◆ **What to do**: An exact transcription of all the entries is needed; pictures stay out.

◆ **Listed records**:
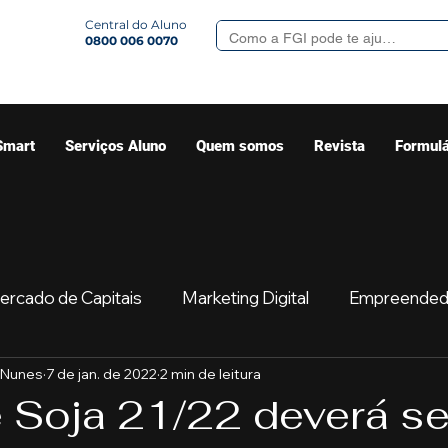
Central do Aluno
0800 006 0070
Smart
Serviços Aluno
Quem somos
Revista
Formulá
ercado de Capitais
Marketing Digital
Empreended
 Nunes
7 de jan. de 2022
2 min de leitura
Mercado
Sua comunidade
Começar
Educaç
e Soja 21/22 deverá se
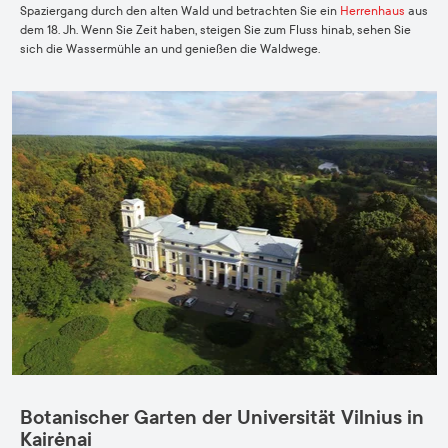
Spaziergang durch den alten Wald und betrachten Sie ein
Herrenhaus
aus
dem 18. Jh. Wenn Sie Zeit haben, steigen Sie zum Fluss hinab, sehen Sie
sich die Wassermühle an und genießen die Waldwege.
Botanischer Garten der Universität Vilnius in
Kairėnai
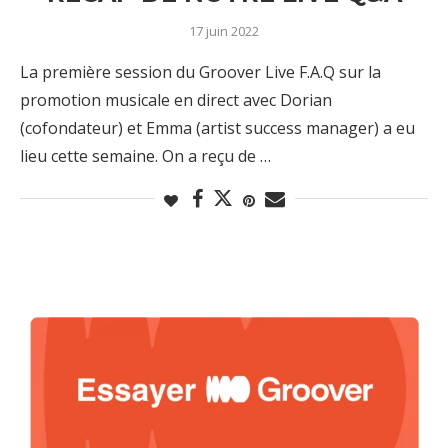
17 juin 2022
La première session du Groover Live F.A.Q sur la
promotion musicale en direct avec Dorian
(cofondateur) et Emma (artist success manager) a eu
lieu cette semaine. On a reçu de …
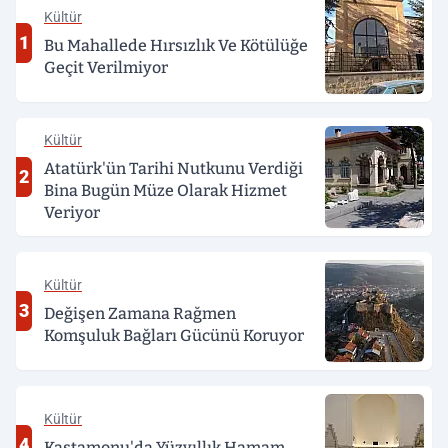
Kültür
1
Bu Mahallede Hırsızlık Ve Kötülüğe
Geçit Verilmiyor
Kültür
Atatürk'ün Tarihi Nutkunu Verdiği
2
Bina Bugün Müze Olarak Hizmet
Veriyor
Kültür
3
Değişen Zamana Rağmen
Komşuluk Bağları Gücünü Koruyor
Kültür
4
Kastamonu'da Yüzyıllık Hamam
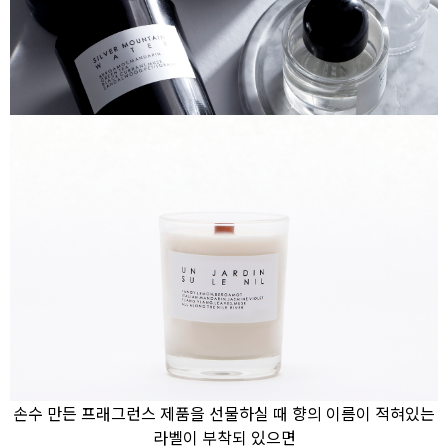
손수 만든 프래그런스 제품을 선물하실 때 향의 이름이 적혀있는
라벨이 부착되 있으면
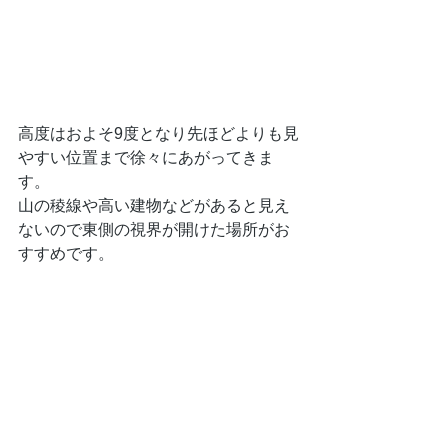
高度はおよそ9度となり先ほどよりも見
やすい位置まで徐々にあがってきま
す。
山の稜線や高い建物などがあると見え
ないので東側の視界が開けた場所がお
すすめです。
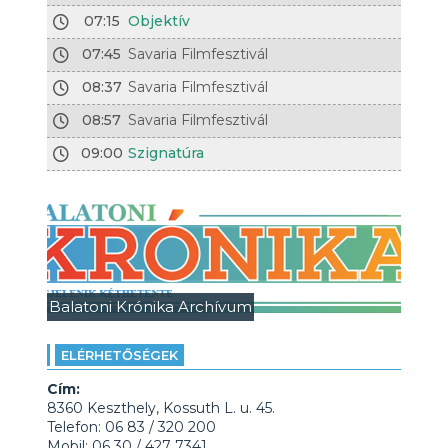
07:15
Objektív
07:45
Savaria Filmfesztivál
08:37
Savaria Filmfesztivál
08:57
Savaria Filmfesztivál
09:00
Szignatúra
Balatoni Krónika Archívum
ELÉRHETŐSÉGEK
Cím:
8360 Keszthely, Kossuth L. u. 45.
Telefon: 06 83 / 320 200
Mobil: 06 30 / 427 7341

◆ **Answer box**:
Central do Aluno
0800 006 0070
Smart
Serviços Aluno
Quem somos
Revista
Formulá
ercado de Capitais
Marketing Digital
Empreended
 Nunes
7 de jan. de 2022
2 min de leitura
Mercado
Sua comunidade
Começar
Educaç
e Soja 21/22 deverá se
Spaziergang durch den alten Wald und betrachten Sie ein
Herrenhaus
aus
dem 18. Jh. Wenn Sie Zeit haben, steigen Sie zum Fluss hinab, sehen Sie
sich die Wassermühle an und genießen die Waldwege.
Botanischer Garten der Universität Vilnius in
Kairėnai
17 juin 2022
La première session du Groover Live F.A.Q sur la
promotion musicale en direct avec Dorian
(cofondateur) et Emma (artist success manager) a eu
lieu cette semaine. On a reçu de …
Kültür
1
Bu Mahallede Hırsızlık Ve Kötülüğe
Geçit Verilmiyor
Kültür
Atatürk'ün Tarihi Nutkunu Verdiği
2
Bina Bugün Müze Olarak Hizmet
Veriyor
Kültür
3
Değişen Zamana Rağmen
Komşuluk Bağları Gücünü Koruyor
Kültür
4
Kastamonu'da Yüzyıllık Hamam
손수 만든 프래그런스 제품을 선물하실 때 향의 이름이 적혀있는
라벨이 부착되 있으면
高度はおよそ9度となり先ほどよりも見
やすい位置まで徐々にあがってきま
す。
山の稜線や高い建物などがあると見え
ないので東側の視界が開けた場所がお
すすめです。
07:15
Objektív
07:45
Savaria Filmfesztivál
08:37
Savaria Filmfesztivál
08:57
Savaria Filmfesztivál
09:00
Szignatúra
Balatoni Krónika Archívum
ELÉRHETŐSÉGEK
Cím:
8360 Keszthely, Kossuth L. u. 45.
Telefon: 06 83 / 320 200
Mobil: 06 30 / 427 7341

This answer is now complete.